Weiner has vowed to fight the claims in the report, which could lead to a criminal investigation, but said he would not wage a battle within the army, which could entangle other high-ranking officers.

“I have no intention of harming the army; I will expose these things via other means,” Weiner was quoted in Ynet saying. “I do this with a heavy heart.

In a letter to Gantz, Weiner wrote that he “found it [his being asked to leave the army] strange, especially in light of the fact that you too were around for that whole period, while you were Ashkenazi’s deputy, and personally experienced the same issues.”

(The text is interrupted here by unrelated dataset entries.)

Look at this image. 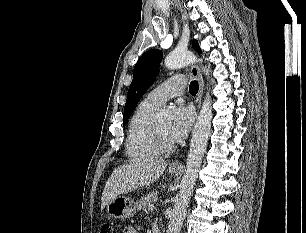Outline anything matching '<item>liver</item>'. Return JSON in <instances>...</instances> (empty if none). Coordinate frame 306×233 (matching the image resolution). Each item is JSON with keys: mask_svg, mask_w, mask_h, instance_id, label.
<instances>
[{"mask_svg": "<svg viewBox=\"0 0 306 233\" xmlns=\"http://www.w3.org/2000/svg\"><path fill=\"white\" fill-rule=\"evenodd\" d=\"M167 162L162 160H133L118 167L108 178L101 197V210L120 196L156 181L166 170Z\"/></svg>", "mask_w": 306, "mask_h": 233, "instance_id": "1", "label": "liver"}]
</instances>
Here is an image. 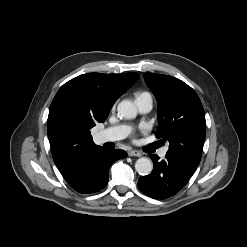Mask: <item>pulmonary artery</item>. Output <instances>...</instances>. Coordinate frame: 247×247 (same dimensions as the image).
I'll use <instances>...</instances> for the list:
<instances>
[{"mask_svg": "<svg viewBox=\"0 0 247 247\" xmlns=\"http://www.w3.org/2000/svg\"><path fill=\"white\" fill-rule=\"evenodd\" d=\"M136 106L141 114H146L151 111L153 103L151 98H141L136 100ZM130 129L125 125H118L114 127L107 128L98 134V140L100 142H111L117 141L125 138ZM167 153V148H163L160 151V156L165 157Z\"/></svg>", "mask_w": 247, "mask_h": 247, "instance_id": "1", "label": "pulmonary artery"}]
</instances>
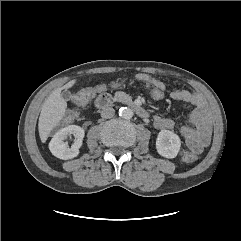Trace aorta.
Returning a JSON list of instances; mask_svg holds the SVG:
<instances>
[{
	"label": "aorta",
	"mask_w": 241,
	"mask_h": 241,
	"mask_svg": "<svg viewBox=\"0 0 241 241\" xmlns=\"http://www.w3.org/2000/svg\"><path fill=\"white\" fill-rule=\"evenodd\" d=\"M119 115L126 120H129L133 117V111L130 108L122 107L119 109Z\"/></svg>",
	"instance_id": "aorta-1"
}]
</instances>
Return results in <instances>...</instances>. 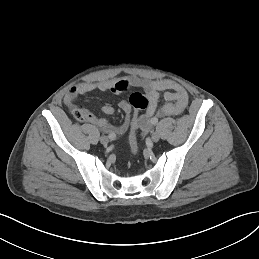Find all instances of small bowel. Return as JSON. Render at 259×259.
Wrapping results in <instances>:
<instances>
[{"label":"small bowel","mask_w":259,"mask_h":259,"mask_svg":"<svg viewBox=\"0 0 259 259\" xmlns=\"http://www.w3.org/2000/svg\"><path fill=\"white\" fill-rule=\"evenodd\" d=\"M128 87L142 88L148 98L149 104L145 112L140 116L139 126L146 134L151 127L152 118L158 114L161 116L178 115L182 113L188 105L189 96L187 91L178 83L169 79L147 80L135 76H129L121 79L103 80L99 82H82L71 87L65 95V102L71 104L79 95H85L95 90L101 92L111 91L119 93ZM164 93L165 102L158 106L160 94ZM119 107L125 114V118L120 125H113L107 119L97 117L88 112L86 121L96 125L106 133H124L130 124L131 105L129 101L122 100ZM101 111L106 115L114 113L111 105H103Z\"/></svg>","instance_id":"obj_1"}]
</instances>
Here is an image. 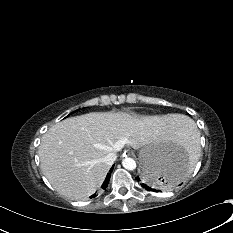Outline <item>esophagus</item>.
<instances>
[{
  "instance_id": "34e87169",
  "label": "esophagus",
  "mask_w": 233,
  "mask_h": 233,
  "mask_svg": "<svg viewBox=\"0 0 233 233\" xmlns=\"http://www.w3.org/2000/svg\"><path fill=\"white\" fill-rule=\"evenodd\" d=\"M129 154H130V152L128 150H125L124 155L126 156V155H129Z\"/></svg>"
}]
</instances>
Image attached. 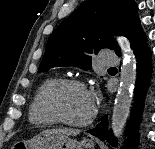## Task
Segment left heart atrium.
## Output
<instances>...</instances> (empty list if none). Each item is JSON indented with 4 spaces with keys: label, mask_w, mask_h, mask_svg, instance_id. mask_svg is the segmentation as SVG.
<instances>
[{
    "label": "left heart atrium",
    "mask_w": 155,
    "mask_h": 149,
    "mask_svg": "<svg viewBox=\"0 0 155 149\" xmlns=\"http://www.w3.org/2000/svg\"><path fill=\"white\" fill-rule=\"evenodd\" d=\"M88 94H89L92 107L94 109L99 103V98H100L99 93L97 91H91V92H88Z\"/></svg>",
    "instance_id": "obj_1"
}]
</instances>
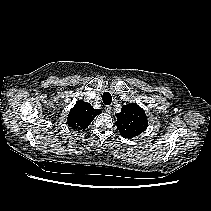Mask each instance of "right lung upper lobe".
<instances>
[{
	"label": "right lung upper lobe",
	"mask_w": 211,
	"mask_h": 211,
	"mask_svg": "<svg viewBox=\"0 0 211 211\" xmlns=\"http://www.w3.org/2000/svg\"><path fill=\"white\" fill-rule=\"evenodd\" d=\"M100 113V109H94L90 103L79 100L69 112L68 126L77 131H84Z\"/></svg>",
	"instance_id": "cb5924a9"
}]
</instances>
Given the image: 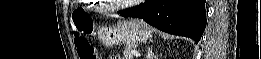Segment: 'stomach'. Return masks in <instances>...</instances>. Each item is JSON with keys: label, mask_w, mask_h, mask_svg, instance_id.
<instances>
[{"label": "stomach", "mask_w": 261, "mask_h": 59, "mask_svg": "<svg viewBox=\"0 0 261 59\" xmlns=\"http://www.w3.org/2000/svg\"><path fill=\"white\" fill-rule=\"evenodd\" d=\"M153 35L150 26L138 19L120 20L117 25L103 26L98 32L101 43L110 48L115 45H134L146 42Z\"/></svg>", "instance_id": "0dacf381"}]
</instances>
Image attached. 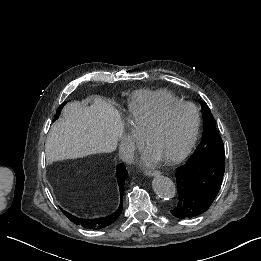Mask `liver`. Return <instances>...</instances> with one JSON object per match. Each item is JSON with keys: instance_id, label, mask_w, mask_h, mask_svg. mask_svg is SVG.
Returning <instances> with one entry per match:
<instances>
[{"instance_id": "6515ba94", "label": "liver", "mask_w": 261, "mask_h": 261, "mask_svg": "<svg viewBox=\"0 0 261 261\" xmlns=\"http://www.w3.org/2000/svg\"><path fill=\"white\" fill-rule=\"evenodd\" d=\"M123 131L121 113L100 96L91 97L90 105L73 101L52 125L45 144L46 154L75 158L111 152Z\"/></svg>"}]
</instances>
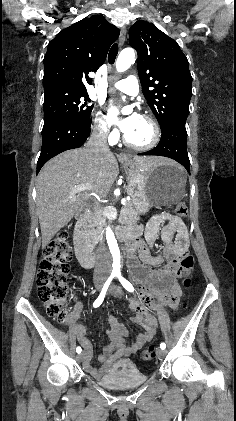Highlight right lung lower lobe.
<instances>
[{"mask_svg": "<svg viewBox=\"0 0 236 421\" xmlns=\"http://www.w3.org/2000/svg\"><path fill=\"white\" fill-rule=\"evenodd\" d=\"M90 132V125L86 127L67 120H57L43 126L42 148L37 162V173L52 157L63 151L82 146Z\"/></svg>", "mask_w": 236, "mask_h": 421, "instance_id": "1", "label": "right lung lower lobe"}]
</instances>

The investigation into the affair was sparked by a document meant to sway the appointment of Ashkenazi’s successor as chief of the General Staff. First revealed on Channel 2 News on August 6, 2010, and portrayed as an attempt to smear Ashkenazi, the police found within days that the author of the document was a former rear-echelon officer in the army’s special ops directorate, Lt. Col. (ret) Boaz Harpaz — “a family friend,” by his own admission, of Gabi Ashkenazi and his wife, Ronit.

Harpaz told the state comptroller that he contacted Ashkenazi but then revised his statement and said that on October 22, 2009, the chief of the General Staff got in touch with him. Ashkenazi claimed it was the other way round. Regardless, both conceded that Ashkenazi had put Harpaz in contact with Weiner.

Weiner responded to the report by saying there was “a significant gap between the thickness of the [294-page] report and its merit.”

He said he carried out the demands of his role as Ashkenazi’s aide despite “significant harassment directed against [Ashkenazi] by the defense minister’s office in a systematic manner over time.”

The report also found fault with Ashkenazi and, to a lesser degree, Barak and Prime Minister Benjamin Netanyahu, who was chided for not stepping in to calm tensions at defense headquarters.

Ashkenazi himself expressed disappointment with Gantz’s decision to dismiss Weiner. “He is an ethical officer who contributed much to Israel’s safety. In his role as aide to the chief of staff he found himself in an impossible situation as a result of the actions of the defense minister and his staff who harmed the army,” said Ashkenazi.

Ilan Ben Zion and Mitch Ginsburg contributed to this report.